(Dataset entries)

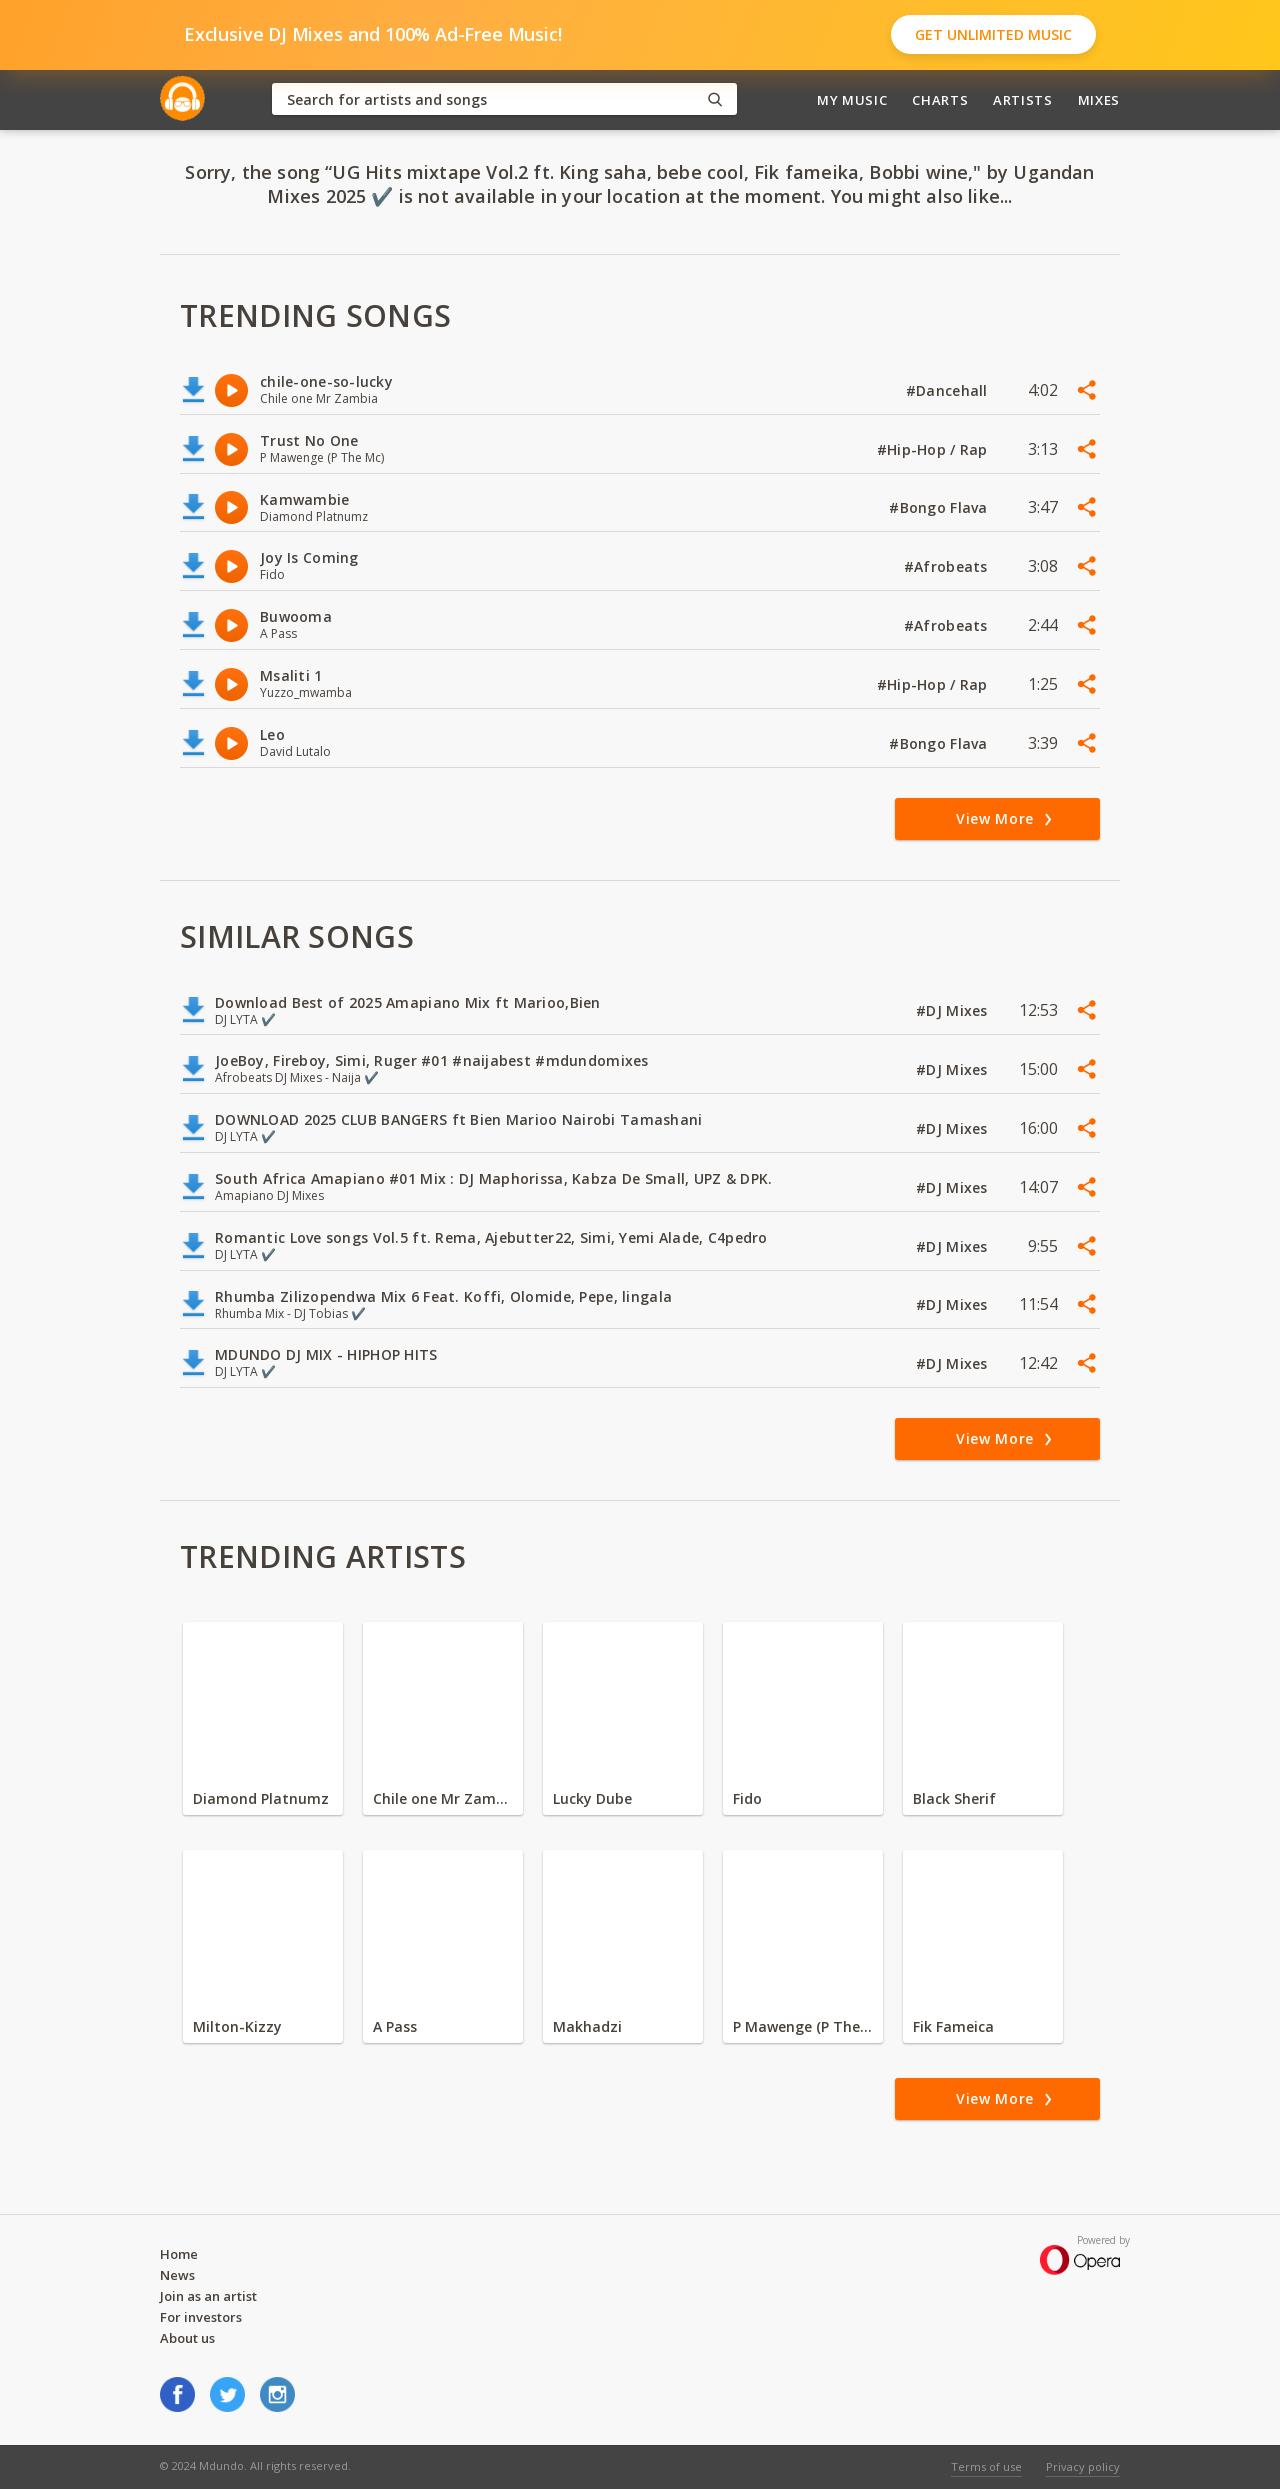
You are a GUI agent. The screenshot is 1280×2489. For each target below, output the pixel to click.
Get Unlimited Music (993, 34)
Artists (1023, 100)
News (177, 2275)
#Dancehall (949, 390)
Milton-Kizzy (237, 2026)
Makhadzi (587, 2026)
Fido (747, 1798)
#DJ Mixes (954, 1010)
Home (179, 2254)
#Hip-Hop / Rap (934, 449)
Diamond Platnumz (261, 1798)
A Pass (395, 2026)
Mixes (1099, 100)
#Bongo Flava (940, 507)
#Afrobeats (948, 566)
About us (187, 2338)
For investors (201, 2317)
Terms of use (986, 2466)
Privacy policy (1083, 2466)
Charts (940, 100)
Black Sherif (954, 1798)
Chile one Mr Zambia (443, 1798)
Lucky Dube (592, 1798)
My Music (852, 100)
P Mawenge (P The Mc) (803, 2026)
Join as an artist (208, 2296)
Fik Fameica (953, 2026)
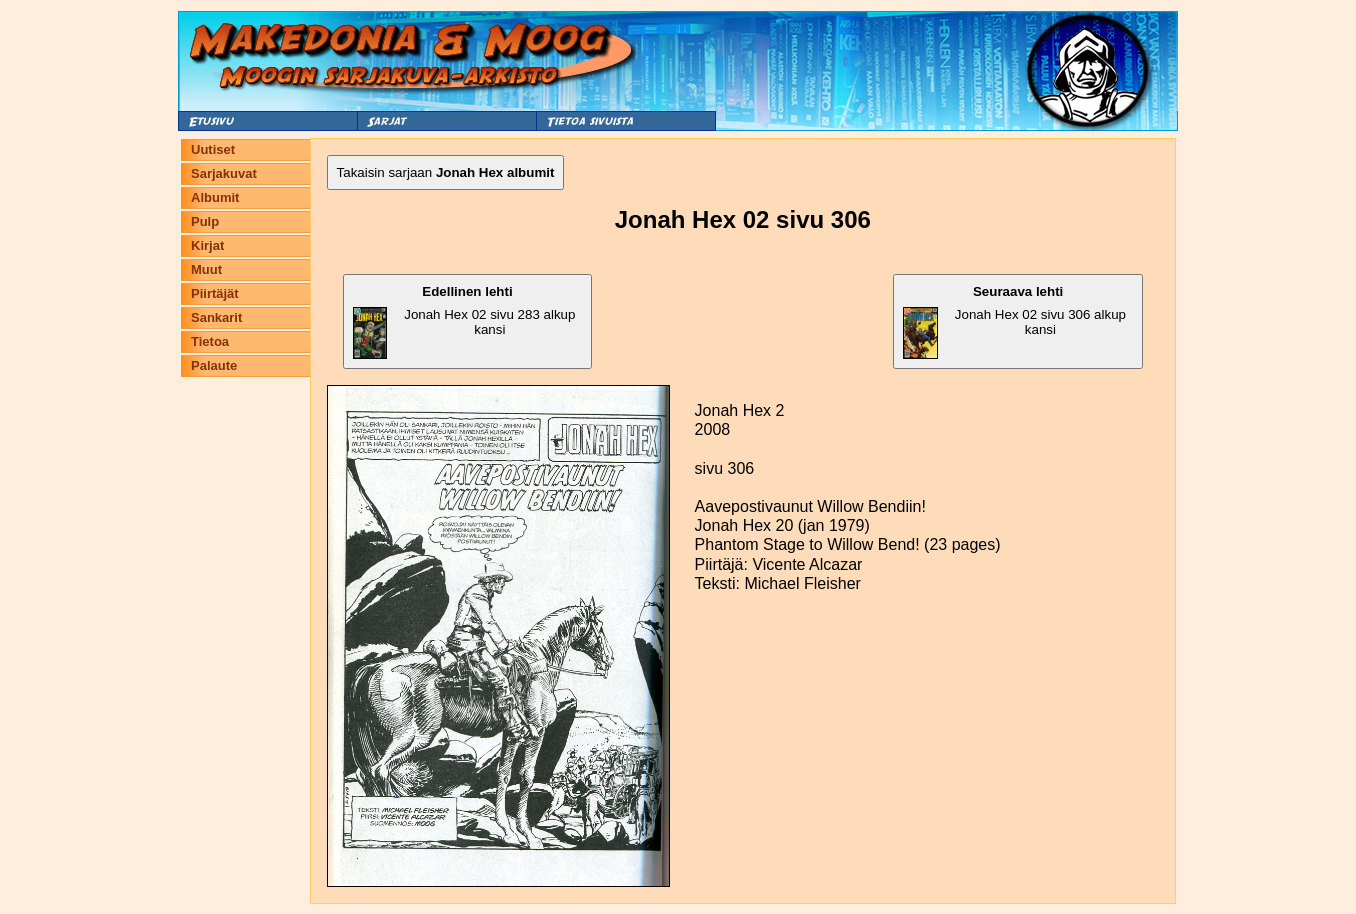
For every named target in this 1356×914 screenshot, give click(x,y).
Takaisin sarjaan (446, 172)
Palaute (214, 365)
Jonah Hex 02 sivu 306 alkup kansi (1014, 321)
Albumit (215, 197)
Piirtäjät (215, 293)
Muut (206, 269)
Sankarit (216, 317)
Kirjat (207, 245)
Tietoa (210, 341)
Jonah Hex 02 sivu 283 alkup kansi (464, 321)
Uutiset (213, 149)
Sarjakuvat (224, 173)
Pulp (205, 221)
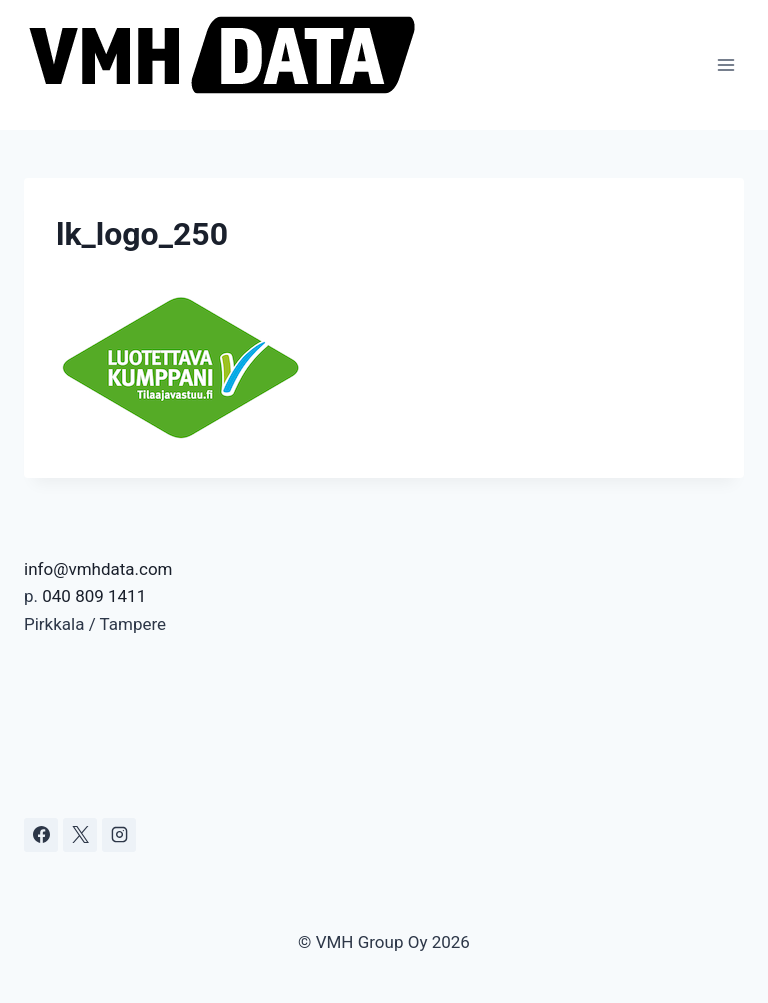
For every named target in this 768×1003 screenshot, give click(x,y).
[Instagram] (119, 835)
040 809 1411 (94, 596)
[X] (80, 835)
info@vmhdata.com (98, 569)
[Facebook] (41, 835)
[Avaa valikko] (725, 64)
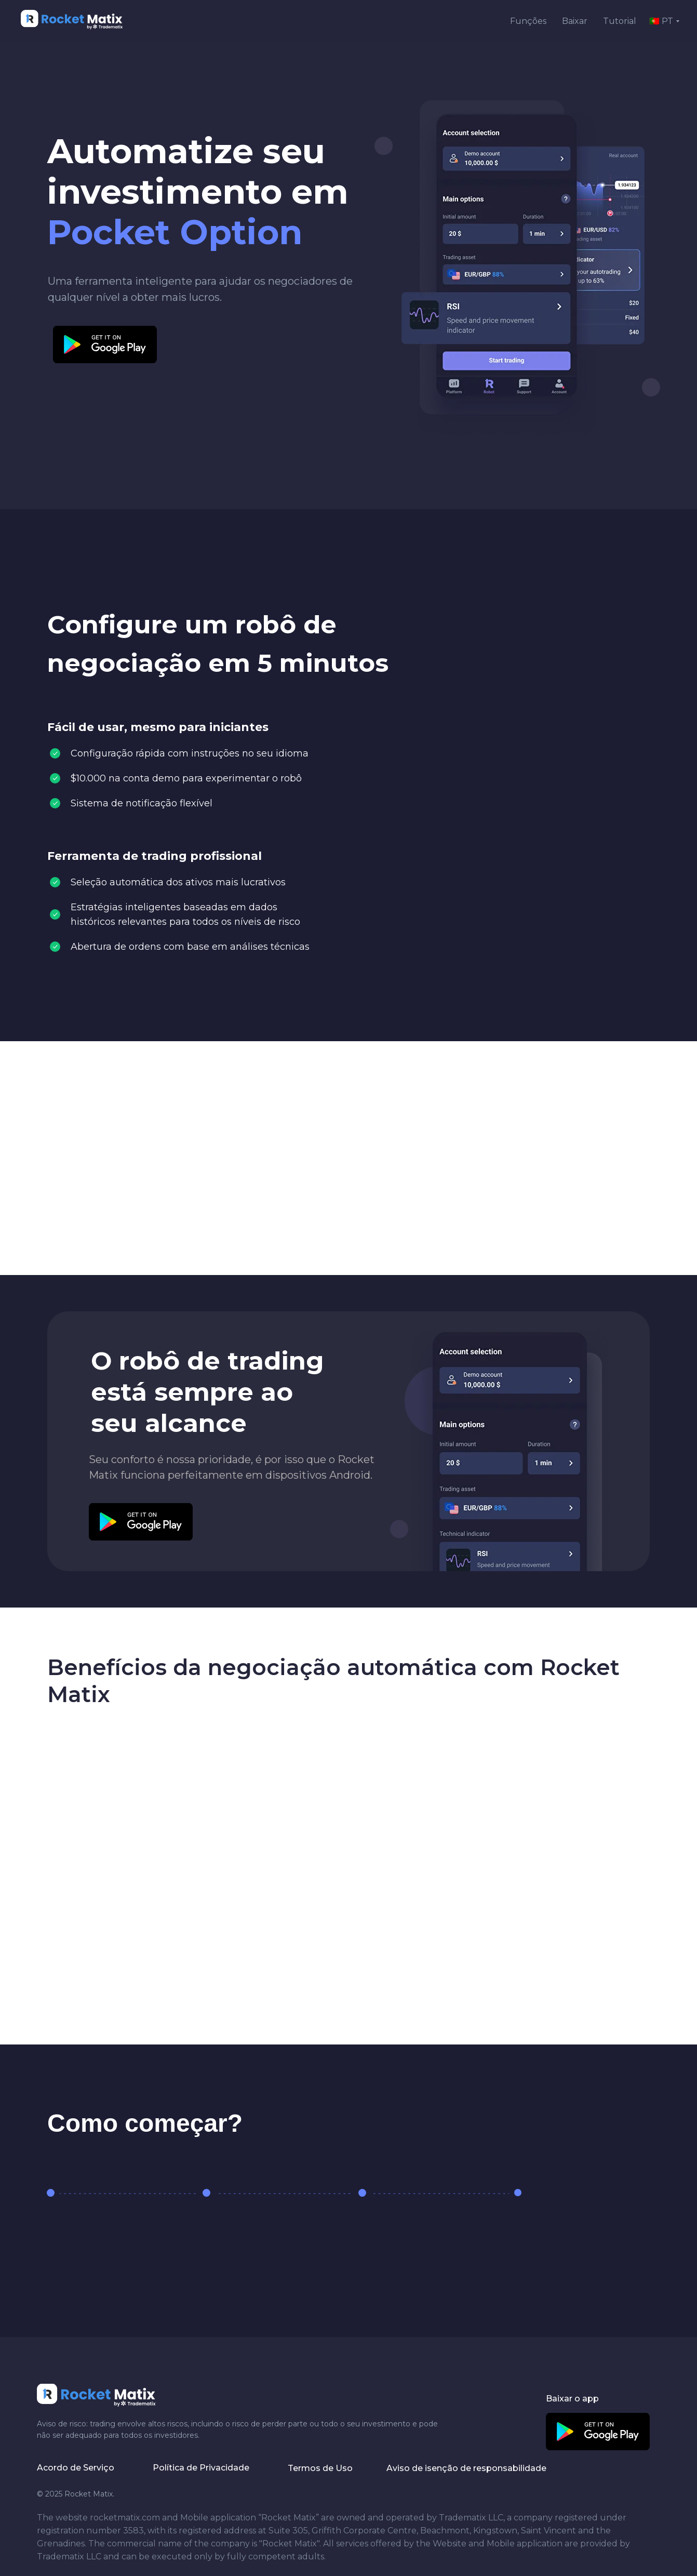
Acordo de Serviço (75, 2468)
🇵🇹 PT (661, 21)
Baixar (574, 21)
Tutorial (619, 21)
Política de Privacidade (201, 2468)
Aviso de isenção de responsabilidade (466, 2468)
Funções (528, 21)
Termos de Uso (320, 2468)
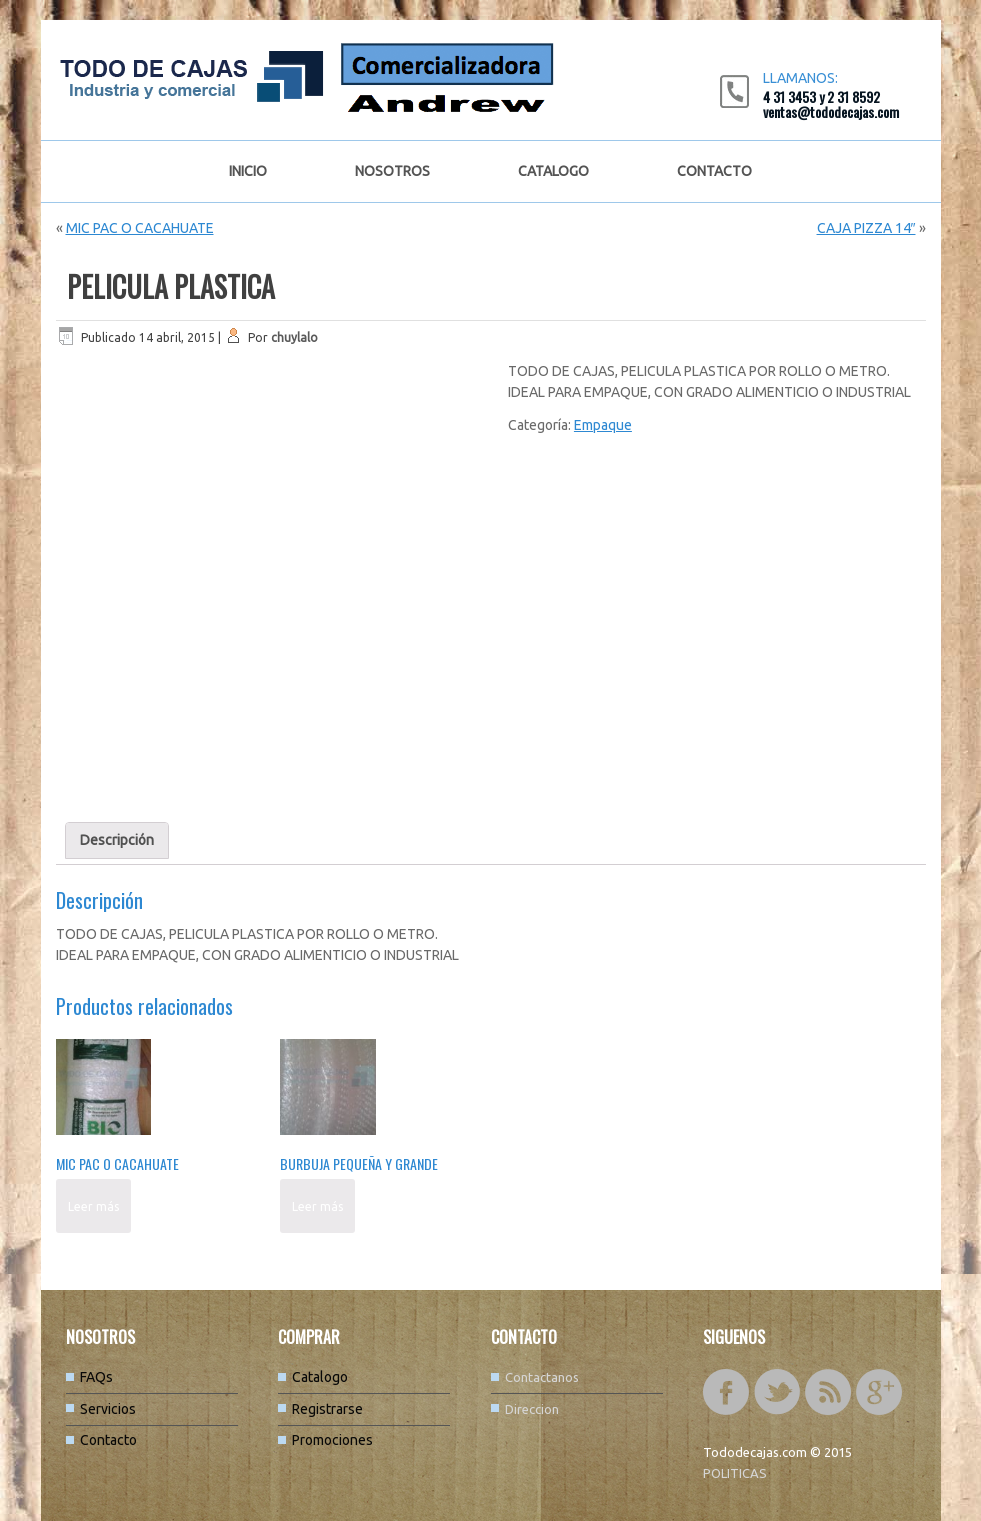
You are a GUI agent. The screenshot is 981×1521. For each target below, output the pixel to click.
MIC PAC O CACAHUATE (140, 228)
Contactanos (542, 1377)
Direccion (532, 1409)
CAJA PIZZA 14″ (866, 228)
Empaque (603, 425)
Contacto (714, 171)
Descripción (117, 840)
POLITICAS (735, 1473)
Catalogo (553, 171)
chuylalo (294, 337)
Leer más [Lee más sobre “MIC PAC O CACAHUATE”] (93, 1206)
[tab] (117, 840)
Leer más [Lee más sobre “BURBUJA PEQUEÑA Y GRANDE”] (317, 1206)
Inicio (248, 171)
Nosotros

[Directions for this task]:
Once the line containing "Muut (206, 269)" is found in the records above, it and every line after it up to the last must be repeated exactly, without pictures.

[Solved exercise]:
Muut (206, 269)
Sankarit (216, 317)
Kirjat (207, 245)
Tietoa (210, 341)
Jonah Hex 02 sivu 283 alkup kansi (464, 321)
Uutiset (213, 149)
Sarjakuvat (224, 173)
Pulp (205, 221)
For every named target in this 768×1003 screenshot, give click(x,y).
[Instagram] (119, 835)
040 809 1411 (94, 596)
[X] (80, 835)
info@vmhdata.com (98, 569)
[Facebook] (41, 835)
[Avaa valikko] (725, 64)
Acordo de Serviço (75, 2468)
🇵🇹 PT (661, 21)
Baixar (574, 21)
Tutorial (619, 21)
Política de Privacidade (201, 2468)
Aviso de isenção de responsabilidade (466, 2468)
Funções (528, 21)
Termos de Uso (320, 2468)
You are a GUI agent. The screenshot is 981×1521. For each target below, output the pixel to click.
MIC PAC O CACAHUATE (140, 228)
Contactanos (542, 1377)
Direccion (532, 1409)
CAJA PIZZA 14″ (866, 228)
Empaque (603, 425)
Contacto (714, 171)
Descripción (117, 840)
POLITICAS (735, 1473)
Catalogo (553, 171)
chuylalo (294, 337)
Leer más [Lee más sobre “MIC PAC O CACAHUATE”] (93, 1206)
[tab] (117, 840)
Leer más [Lee más sobre “BURBUJA PEQUEÑA Y GRANDE”] (317, 1206)
Inicio (248, 171)
Nosotros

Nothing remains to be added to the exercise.